According to him, the staff received instructions to stop spying on a number of key foreign politicians along with Chancellor Angela Merkel, whose phone, as the newspaper points out, US intelligence agencies have been listening to for years until the US President banned it.
'There were a few targets, details of which we were told not to collect anymore,' said Rogers. 'It is, perhaps, half a dozen, but not the hundreds,' he explained. Director of the NSA did not elaborate on the amount of leaders, which were monitored initially.
According to him, the agency adopted strict measures so that none of the staff could unleash so many of its secrets, as Snowden did. At the same time, Rogers acknowledged that it is impossible to completely eliminate this risk. NSA Director pointed out that Snowden revelations caused some damage to the US intelligence, but not catastrophic. 'I'm not saying that the world ended because of this,' said Rogers.
NSA has appeared in the center of the scandal due to mass wiretapping of phones of foreign nationals.
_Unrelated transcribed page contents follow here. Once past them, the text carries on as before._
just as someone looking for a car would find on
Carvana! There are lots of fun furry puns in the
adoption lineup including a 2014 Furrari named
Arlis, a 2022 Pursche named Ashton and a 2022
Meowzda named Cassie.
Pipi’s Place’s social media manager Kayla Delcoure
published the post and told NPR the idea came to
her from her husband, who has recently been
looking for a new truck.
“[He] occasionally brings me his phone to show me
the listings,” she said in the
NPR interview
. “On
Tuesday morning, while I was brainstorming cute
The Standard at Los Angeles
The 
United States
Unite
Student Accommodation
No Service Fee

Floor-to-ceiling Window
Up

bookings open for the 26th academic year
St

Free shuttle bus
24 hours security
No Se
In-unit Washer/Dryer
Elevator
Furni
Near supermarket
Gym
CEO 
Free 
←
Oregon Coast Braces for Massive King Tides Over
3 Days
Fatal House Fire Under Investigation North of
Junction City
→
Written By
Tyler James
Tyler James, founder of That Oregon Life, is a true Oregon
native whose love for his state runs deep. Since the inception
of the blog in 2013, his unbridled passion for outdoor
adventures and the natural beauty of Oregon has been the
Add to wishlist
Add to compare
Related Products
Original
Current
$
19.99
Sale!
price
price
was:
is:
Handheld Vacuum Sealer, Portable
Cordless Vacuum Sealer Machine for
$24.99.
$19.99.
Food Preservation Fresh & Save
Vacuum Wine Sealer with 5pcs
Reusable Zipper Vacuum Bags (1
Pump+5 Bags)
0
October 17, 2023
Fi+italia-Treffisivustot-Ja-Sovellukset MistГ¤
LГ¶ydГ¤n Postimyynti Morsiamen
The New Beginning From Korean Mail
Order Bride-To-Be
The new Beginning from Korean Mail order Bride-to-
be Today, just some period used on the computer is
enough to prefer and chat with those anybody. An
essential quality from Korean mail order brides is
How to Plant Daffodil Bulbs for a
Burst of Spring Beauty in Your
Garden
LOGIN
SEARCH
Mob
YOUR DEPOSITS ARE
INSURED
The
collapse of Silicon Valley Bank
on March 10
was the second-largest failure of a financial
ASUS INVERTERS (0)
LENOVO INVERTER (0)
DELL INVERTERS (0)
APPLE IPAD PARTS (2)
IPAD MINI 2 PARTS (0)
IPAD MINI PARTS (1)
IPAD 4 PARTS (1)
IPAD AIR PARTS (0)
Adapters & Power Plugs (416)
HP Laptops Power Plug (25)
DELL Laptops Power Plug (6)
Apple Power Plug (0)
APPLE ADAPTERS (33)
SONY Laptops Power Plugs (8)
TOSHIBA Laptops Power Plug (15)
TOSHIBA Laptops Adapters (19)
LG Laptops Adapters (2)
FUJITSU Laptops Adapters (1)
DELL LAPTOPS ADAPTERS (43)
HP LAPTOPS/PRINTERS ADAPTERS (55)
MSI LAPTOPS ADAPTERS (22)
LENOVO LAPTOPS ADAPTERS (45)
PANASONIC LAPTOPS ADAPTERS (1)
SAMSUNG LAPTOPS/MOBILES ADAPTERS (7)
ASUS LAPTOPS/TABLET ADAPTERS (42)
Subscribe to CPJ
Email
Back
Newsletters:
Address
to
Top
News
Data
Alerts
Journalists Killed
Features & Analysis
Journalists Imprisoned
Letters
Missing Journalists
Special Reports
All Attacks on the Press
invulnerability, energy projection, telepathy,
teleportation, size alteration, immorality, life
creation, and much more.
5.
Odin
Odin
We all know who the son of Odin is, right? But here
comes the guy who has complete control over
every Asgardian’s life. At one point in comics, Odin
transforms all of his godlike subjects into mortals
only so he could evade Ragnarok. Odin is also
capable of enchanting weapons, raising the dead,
In the autumn of 2013 the Obama administration had to present explanations to several governments regarding the activities of their secret agencies. According to the press, US intelligence agencies were spying on political leaders in Europe and other parts of the world, listening to their phone conversations and correspondence by intercepting Internet. In October 2013, Obama ordered to check foreign NSA operations.
Information about the various programs of NSA was passed to the American and British media by the former CIA officer Edward Snowden, who was granted temporary asylum in Russia, reports Itar-Tass.